Хотя минуло уже почти тринадцать лет с тех пор, как я видел тебя последний раз, и ты редко меня вспоминал, мне трудно побороть соблазн написать тебе несколько строк. Я знаю о документах, оказавшихся недавно в распоряжении правительства Бенгалии. Они возвращают в ряды живущих того, кого все друзья много лет назад сочли умершим. Не знаю, осведомлен ли ты сам об этом, но получило широкое распространение и пользуется доверием известие, что ты уничтожил себя [совершил самоубийство] вскоре после того, как покинул службу в Ост-Индской компании. Поздравляю с тем, что этот слух оказался ложным, что ты жив и восстанавливаешь свое доброе имя. Я состою в Азиатском обществе и с огромным удовольствием изучаю твои документы о древностях в Journal of the Asiatic Society. Я не смел и мечтать о знакомстве с автором, тем более – знакомстве, оказавшемся таким долгим и близким[458]
.Браунлоу передавал Массону привет от другого его давнего знакомого, Джорджа Джефсона. Тот незадолго до этого встречался с прежним командиром Массона, и они «имели долгую беседу о тебе, полагая, что тебя нет среди живых». «Не иначе, – заключал Браунлоу, – ты играешь в занятную игру»[459]
.Игра тем временем становилась все занятнее. Летом 1835 года Массон привыкал к своей новой шпионской жизни, которую ненавидел. «Гнусная ее сущность, компрометирующая меня перед людьми, чьего доверия я так долго добивался, ограничения, налагаемые ею на мои изыскания, утрата независимости и свободы перемещаться по моей прихоти – таковы были причины моего недовольства», – писал он печально. Но, на свою беду, он оказался превосходным шпионом.
Всего за два-три месяца он возродил рухнувшую разведывательную сеть Карамата-Али. Вскоре к нему начали стекаться все кабульские слухи. Дост-Мохаммед и его советники негодовали из-за позорного отступления от Пешавара. «Если я говорю тебе, – возмущенно говорил Хаджи-Хан эмиру, – что ты привел 20 000 человек и поставил их перед 70 000 сикхов, палил по ним из пушек, бился с ними и принес в свой стан их головы, то ты сердишься. Если говорю, что ты показал им свою наготу и удрал, то ты опять сердишься; мне нечем тебя порадовать»[460]

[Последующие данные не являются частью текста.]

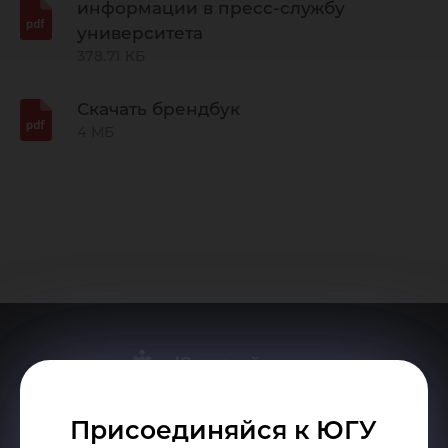
информации в пресс-службу
университета
378.71 КБ
Скачать брендбук
4 МБ
Присоединяйся к ЮГУ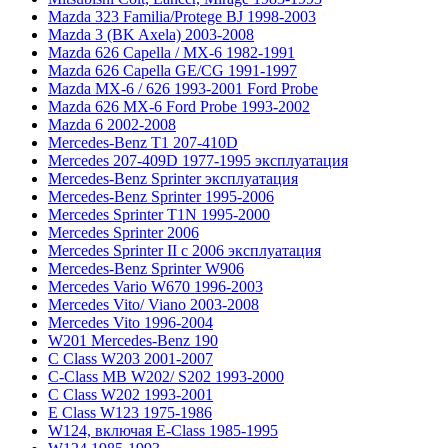
Mazda 323 Familia/Protege BJ 1998-2003
Mazda 3 (BK Axela) 2003-2008
Mazda 626 Capella / MX-6 1982-1991
Mazda 626 Capella GE/CG 1991-1997
Mazda MX-6 / 626 1993-2001 Ford Probe
Mazda 626 MX-6 Ford Probe 1993-2002
Mazda 6 2002-2008
Mercedes-Benz T1 207-410D
Mercedes 207-409D 1977-1995 эксплуатация
Mercedes-Benz Sprinter эксплуатация
Mercedes-Benz Sprinter 1995-2006
Mercedes Sprinter T1N 1995-2000
Mercedes Sprinter 2006
Mercedes Sprinter II с 2006 эксплуатация
Mercedes-Benz Sprinter W906
Mercedes Vario W670 1996-2003
Mercedes Vito/ Viano 2003-2008
Mercedes Vito 1996-2004
W201 Mercedes-Benz 190
C Class W203 2001-2007
C-Class MB W202/ S202 1993-2000
C Class W202 1993-2001
E Class W123 1975-1986
W124, включая E-Class 1985-1995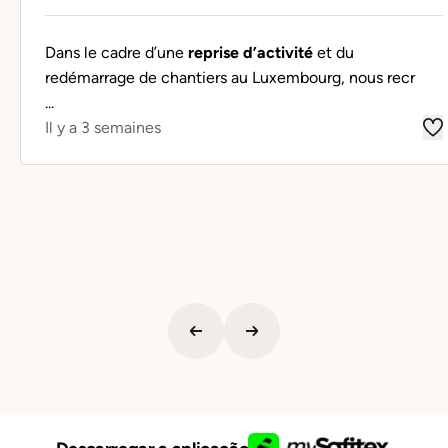
Dans le cadre d’une
reprise d’activité
et du
redémarrage de chantiers au Luxembourg, nous recr
...
Il y a 3 semaines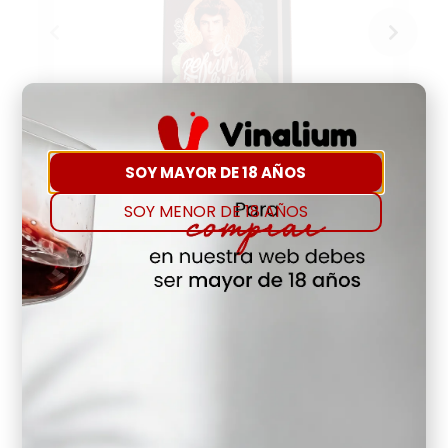
SOY MAYOR DE 18 AÑOS
SOY MENOR DE 18 AÑOS
Vino Refunfuñon 9 Meses
10,65
€
Agregar
-
+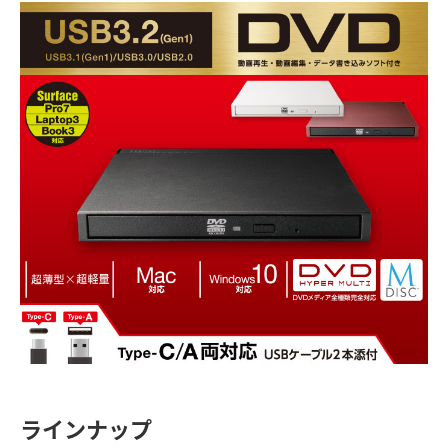
ラインナップ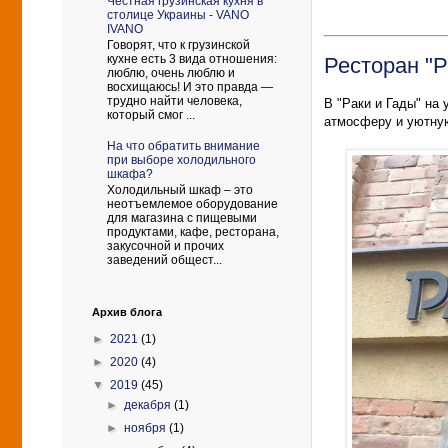
Честная грузинская кухня в
столице Украины - VANO
IVANO
Говорят, что к грузинской
кухне есть 3 вида отношения:
Ресторан "Р
люблю, очень люблю и
восхищаюсь! И это правда —
трудно найти человека,
В "Раки и Гады" на
который смог ...
атмосферу и уютну
На что обратить внимание
при выборе холодильного
шкафа?
Холодильный шкаф – это
неотъемлемое оборудование
для магазина с пищевыми
продуктами, кафе, ресторана,
закусочной и прочих
заведений общест...
Архив блога
►
2021
(1)
►
2020
(4)
▼
2019
(45)
►
декабря
(1)
►
ноября
(1)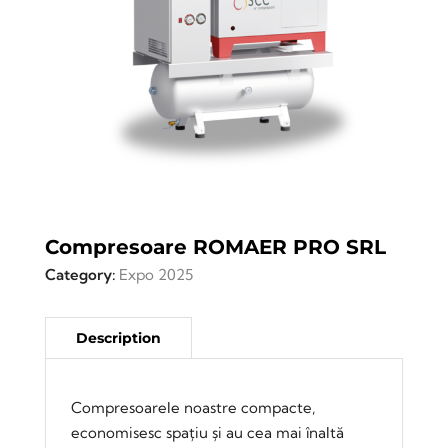
Compresoare ROMAER PRO SRL
Category:
Expo 2025
Compresoarele noastre compacte,
economisesc spațiu și au cea mai înaltă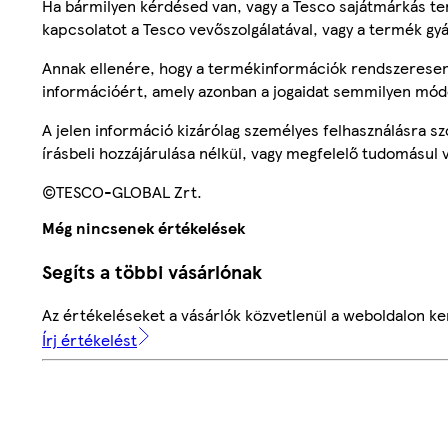
Ha bármilyen kérdésed van, vagy a Tesco sajátmárkás ter
kapcsolatot a Tesco vevőszolgálatával, vagy a termék gy
Annak ellenére, hogy a termékinformációk rendszeresen 
információért, amely azonban a jogaidat semmilyen mód
A jelen információ kizárólag személyes felhasználásra 
írásbeli hozzájárulása nélkül, vagy megfelelő tudomásul v
©TESCO-GLOBAL Zrt.
Még nincsenek értékelések
Segíts a többi vásárlónak
Az értékeléseket a vásárlók közvetlenül a weboldalon ker
Írj értékelést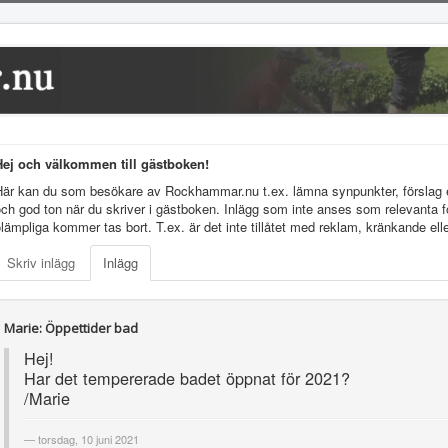
Hej och välkommen till gästboken!
Här kan du som besökare av Rockhammar.nu t.ex. lämna synpunkter, förslag el
ch god ton när du skriver i gästboken. Inlägg som inte anses som relevanta f
lämpliga kommer tas bort. T.ex. är det inte tillåtet med reklam, kränkande elle
Skriv inlägg
Inlägg
Marie: Öppettider bad
Hej!
Har det tempererade badet öppnat för 2021?
/Marie
torsdag, 10 juni 2021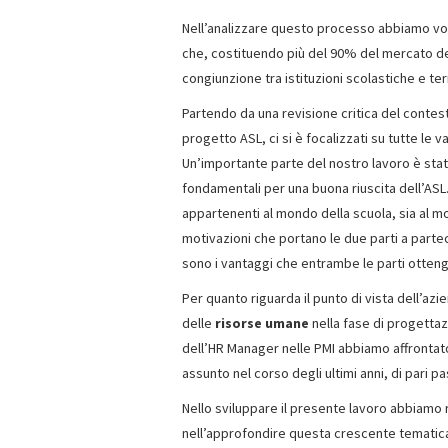
Nell’analizzare questo processo abbiamo vol
che, costituendo più del 90% del mercato de
congiunzione tra istituzioni scolastiche e terr
Partendo da una revisione critica del contes
progetto ASL, ci si è focalizzati su tutte le
Un’importante parte del nostro lavoro è stat
fondamentali per una buona riuscita dell’ASL.
appartenenti al mondo della scuola, sia al m
motivazioni che portano le due parti a parteci
sono i vantaggi che entrambe le parti otten
Per quanto riguarda il punto di vista dell’az
delle
risorse umane
nella fase di progettaz
dell’HR Manager nelle PMI abbiamo affrontato
assunto nel corso degli ultimi anni, di pari p
Nello sviluppare il presente lavoro abbiamo
nell’approfondire questa crescente tematic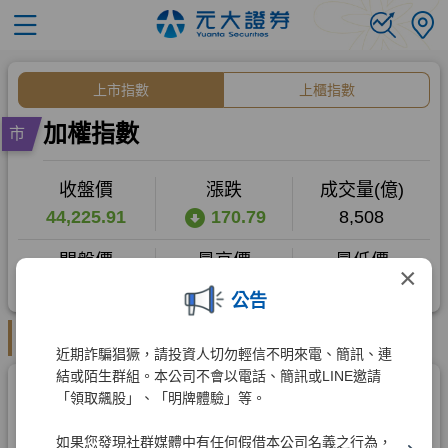
×
公告
近期詐騙猖獗，請投資人切勿輕信不明來電、簡訊、連
結或陌生群組。本公司不會以電話、簡訊或LINE邀請
「領取飆股」、「明牌體驗」等。
如果您發現社群媒體中有任何假借本公司名義之行為，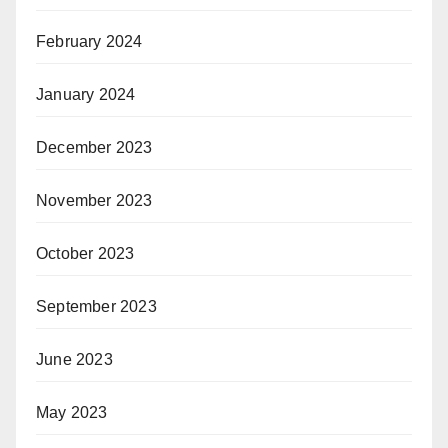
February 2024
January 2024
December 2023
November 2023
October 2023
September 2023
June 2023
May 2023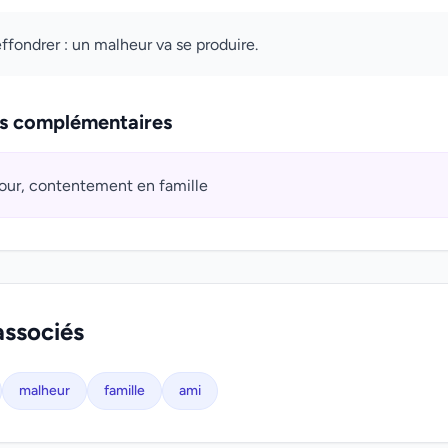
effondrer : un malheur va se produire.
ns complémentaires
ur, contentement en famille
associés
malheur
famille
ami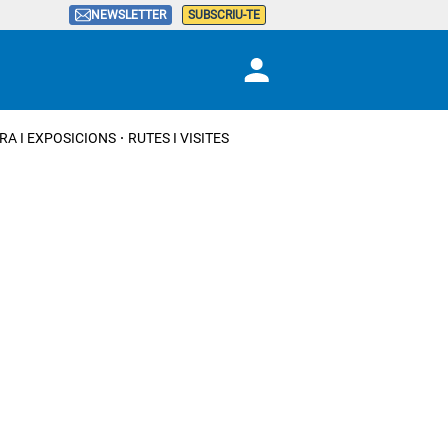
NEWSLETTER
SUBSCRIU-TE
RA I EXPOSICIONS
RUTES I VISITES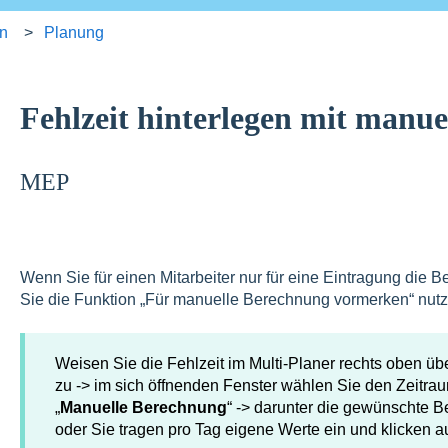
en
Planung
Fehlzeit hinterlegen mit manu
MEP
Wenn Sie für einen Mitarbeiter nur für eine Eintragung di
Sie die Funktion „Für manuelle Berechnung vormerken“ nutz
Weisen Sie die Fehlzeit im Multi-Planer rechts oben ü
zu -> im sich öffnenden Fenster wählen Sie den Zeitr
„
Manuelle Berechnung
“ -> darunter die gewünschte 
oder Sie tragen pro Tag eigene Werte ein und klicken au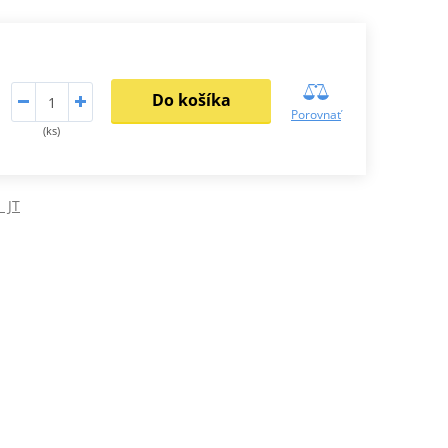
Do košíka
Porovnať
(ks)
 JT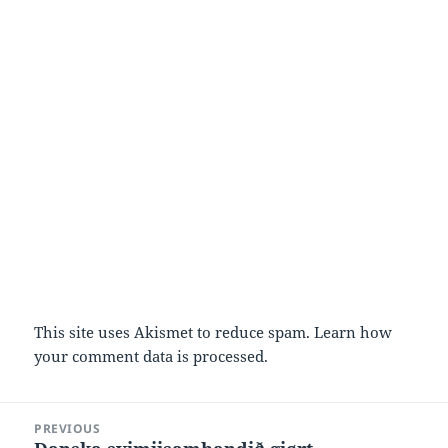
This site uses Akismet to reduce spam.
Learn how
your comment data is processed.
Post
PREVIOUS
navigation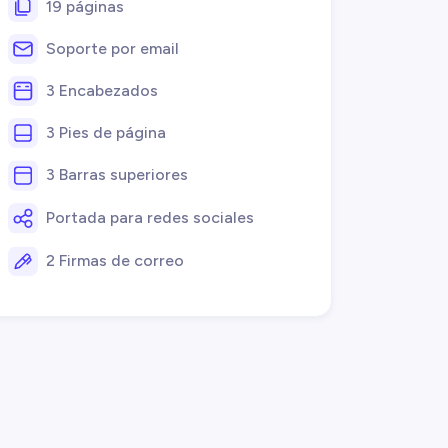
19 páginas
Soporte por email
3 Encabezados
3 Pies de página
3 Barras superiores
Portada para redes sociales
2 Firmas de correo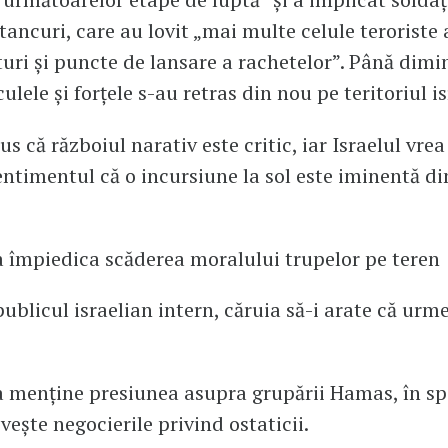
tancuri, care au lovit „mai multe celule teroriste
turi şi puncte de lansare a rachetelor”. Până dimi
ulele și forțele s-au retras din nou pe teritoriul is
s că războiul narativ este critic, iar Israelul vrea
ntimentul că o incursiune la sol este iminentă din
a împiedica scăderea moralului trupelor pe teren
publicul israelian intern, căruia să-i arate că urm
a menține presiunea asupra grupării Hamas, în sp
vește negocierile privind ostaticii.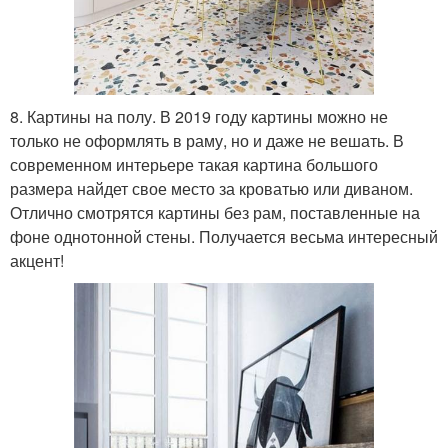
8. Картины на полу. В 2019 году картины можно не
только не оформлять в раму, но и даже не вешать. В
современном интерьере такая картина большого
размера найдет свое место за кроватью или диваном.
Отлично смотрятся картины без рам, поставленные на
фоне однотонной стены. Получается весьма интересный
акцент!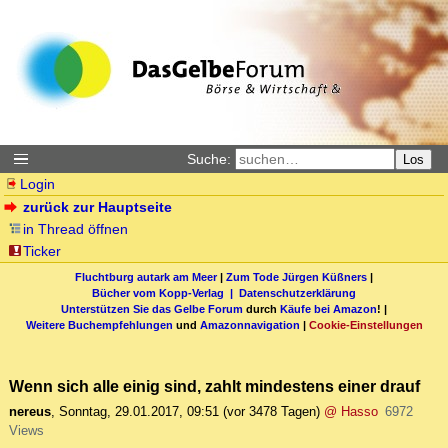
Suche:
Los
Login
zurück zur Hauptseite
in Thread öffnen
Ticker
Fluchtburg autark am Meer
|
Zum Tode Jürgen Küßners
|
Bücher vom Kopp-Verlag |
Datenschutzerklärung
Unterstützen Sie das Gelbe Forum
durch
Käufe bei Amazon
! |
Weitere Buchempfehlungen
und
Amazonnavigation
|
Cookie-Einstellungen
Wenn sich alle einig sind, zahlt mindestens einer drauf
nereus
,
Sonntag, 29.01.2017, 09:51
(vor 3478 Tagen)
@ Hasso
6972
Views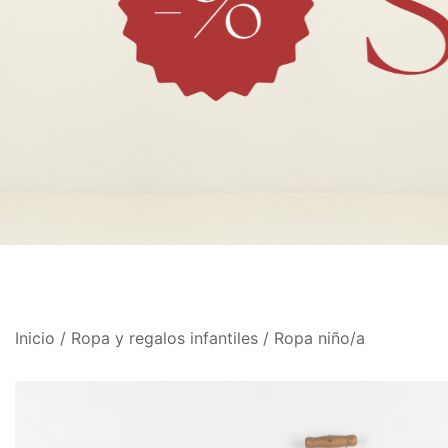
Inicio
/
Ropa y regalos infantiles
/
Ropa niño/a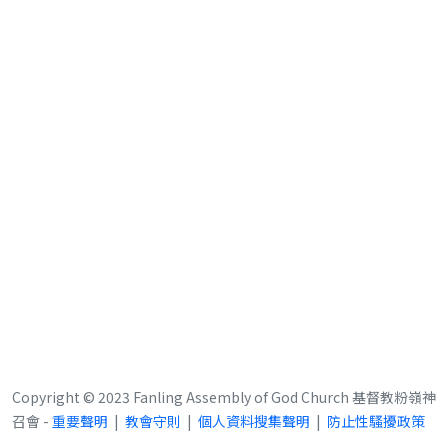
Copyright © 2023 Fanling Assembly of God Church 基督教粉嶺神
召會 -
重要聲明
|
教會守則
|
個人資料搜集聲明
|
防止性騷擾政策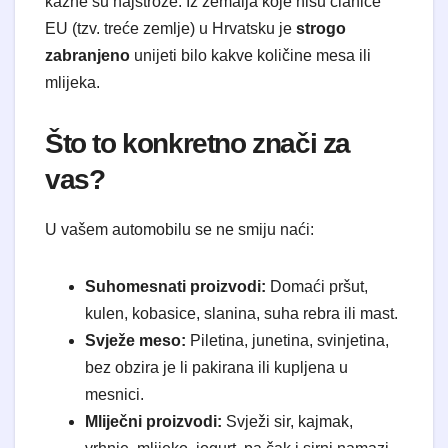
kazne su najstrože. Iz zemalja koje nisu članice
EU (tzv. treće zemlje) u Hrvatsku je
strogo
zabranjeno
unijeti bilo kakve količine mesa ili
mlijeka.
Što to konkretno znači za
vas?
U vašem automobilu se ne smiju naći:
Suhomesnati proizvodi:
Domaći pršut,
kulen, kobasice, slanina, suha rebra ili mast.
Svježe meso:
Piletina, junetina, svinjetina,
bez obzira je li pakirana ili kupljena u
mesnici.
Mliječni proizvodi:
Svježi sir, kajmak,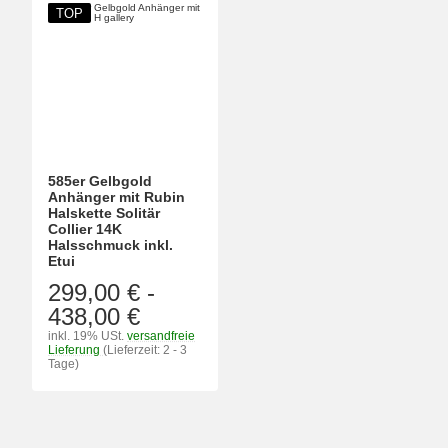
TOP
585er Gelbgold
Anhänger mit Rubin
Halskette Solitär
Collier 14K
Halsschmuck inkl.
Etui
299,00 €
-
438,00 €
inkl. 19% USt.
versandfreie
Lieferung
(Lieferzeit: 2 - 3
Tage)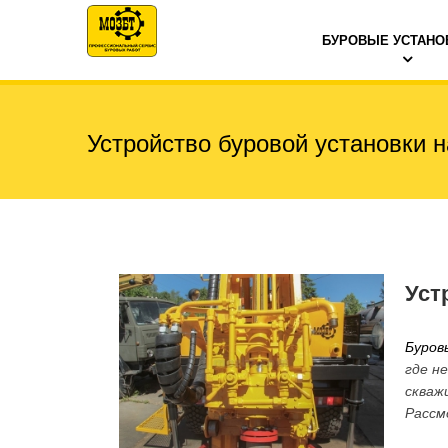
БУРОВЫЕ УСТАНО
Устройство буровой установки н
Уст
Буров
где н
скваж
Рассм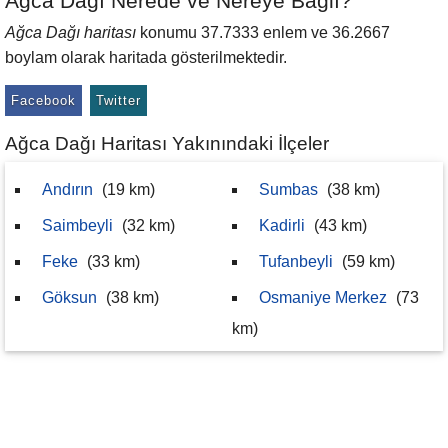
Ağca Dağı Nerede ve Nereye Bağlı?
Ağca Dağı haritası
konumu 37.7333 enlem ve 36.2667
boylam olarak haritada gösterilmektedir.
Facebook
Twitter
Ağca Dağı Haritası Yakınındaki İlçeler
Andırın
(19 km)
Sumbas
(38 km)
Saimbeyli
(32 km)
Kadirli
(43 km)
Feke
(33 km)
Tufanbeyli
(59 km)
Göksun
(38 km)
Osmaniye Merkez
(73
km)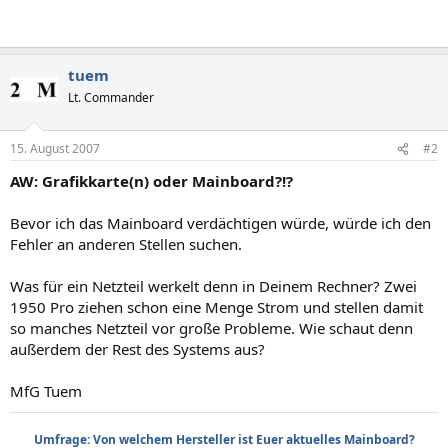
tuem
Lt. Commander
15. August 2007
#2
AW: Grafikkarte(n) oder Mainboard?!?
Bevor ich das Mainboard verdächtigen würde, würde ich den
Fehler an anderen Stellen suchen.
Was für ein Netzteil werkelt denn in Deinem Rechner? Zwei
1950 Pro ziehen schon eine Menge Strom und stellen damit
so manches Netzteil vor große Probleme. Wie schaut denn
außerdem der Rest des Systems aus?
MfG Tuem
Umfrage: Von welchem Hersteller ist Euer aktuelles Mainboard?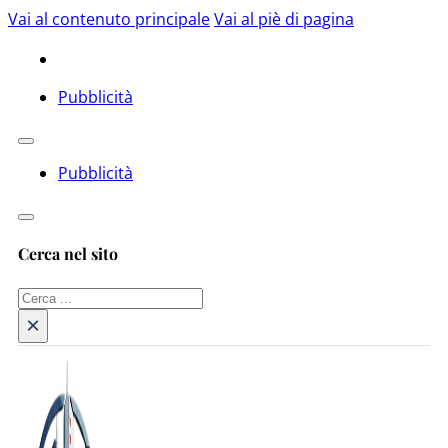
Vai al contenuto principale
Vai al piè di pagina
Pubblicità
Pubblicità
Cerca nel sito
Cerca
×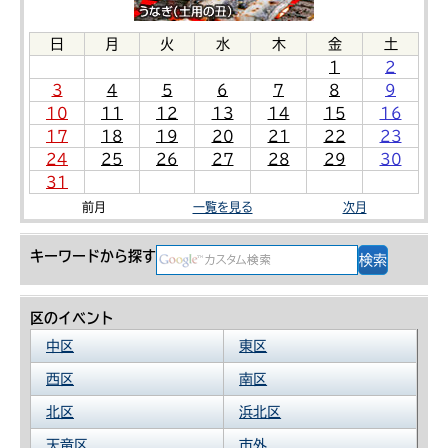
日
月
火
水
木
金
土
1
2
3
4
5
6
7
8
9
10
11
12
13
14
15
16
17
18
19
20
21
22
23
24
25
26
27
28
29
30
31
前月
一覧を見る
次月
キーワードから探す
区のイベント
中区
東区
西区
南区
北区
浜北区
天竜区
市外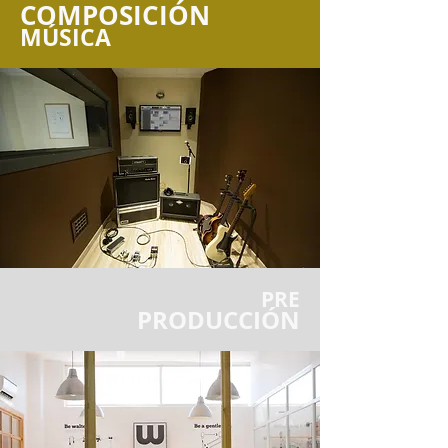
COMPOSICIÓN
MÚSICA
PRE
PRODUCCIÓN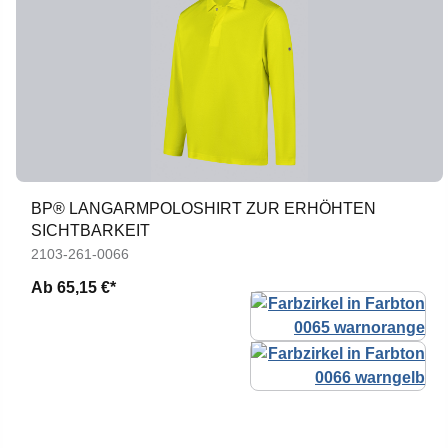
BP® LANGARMPOLOSHIRT ZUR ERHÖHTEN
SICHTBARKEIT
2103-261-0066
Ab
65,15 €*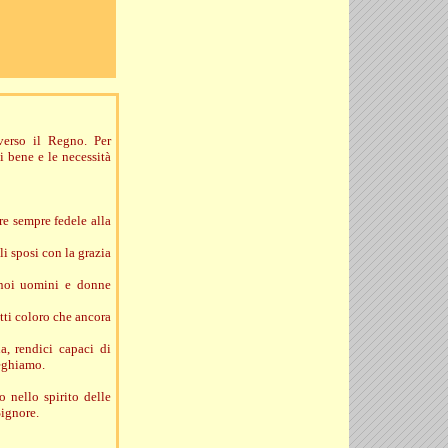
erso il Regno. Per
i bene e le necessità
re sempre fedele alla
i sposi con la grazia
a noi uomini e donne
utti coloro che ancora
a, rendici capaci di
reghiamo.
o nello spirito delle
Signore.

. Многие винили британцев: если бы Ост-Индская компания не проигнорировала мольбы о помощи, сетовал старший министр Дост-Мохаммеда Сами-Хан, то все сложилось бы совершенно по-другому[461].К концу лета сеть Массона распространилась на Среднюю Азию. В своих путешествиях он заводил друзей почти во всех городах и городках, не говоря о купцах, чьи верблюжьи караваны с шелками и пряностями переваливали через горы во всех направлениях. Когда подозрительной наружности персонаж, называвший себя Мирзой Джафаром, появился в Бухаре, главном городе на Шелковом пути, Массон узнал об этом, несмотря на расстояние в сотни миль. Агенты Массона внимали молитвам Мирзы Джафара в центральной мечети. Массон отмечал, что он говорил «на арабском, персидском и турецком» и порой объявлял себя французом. По слухам, русский губернатор Оренбурга «привез Мирзу Джафара из Петербурга»[462]
и отправил на другую сторону границы для сбора сведений.Уэйду с трудом верилось в «размах и точность информации» из Кабула[463]
. Он благодарил Массона за «ревностное исполнение возложенных на вас обязанностей»[464]. Вскоре донесения Массона стали достигать Калькутты. Он превратился в «надежный авторитет для правительства Индии»[465].При этом Уэйду было тревожно. Макнахтен велел ему перестать называть Массона «нашим агентом в Кабуле»[466]
, так как это выглядело как официальное назначение. «Я избегал присваивать мистеру Массону какие-либо обозначения, помимо “связи с моим кабинетом”», – неискренне утверждает Уэйд[467]. Он надеялся, что Массон не сумеет прочесть между строк, а главное, не поймет, что уже прощен.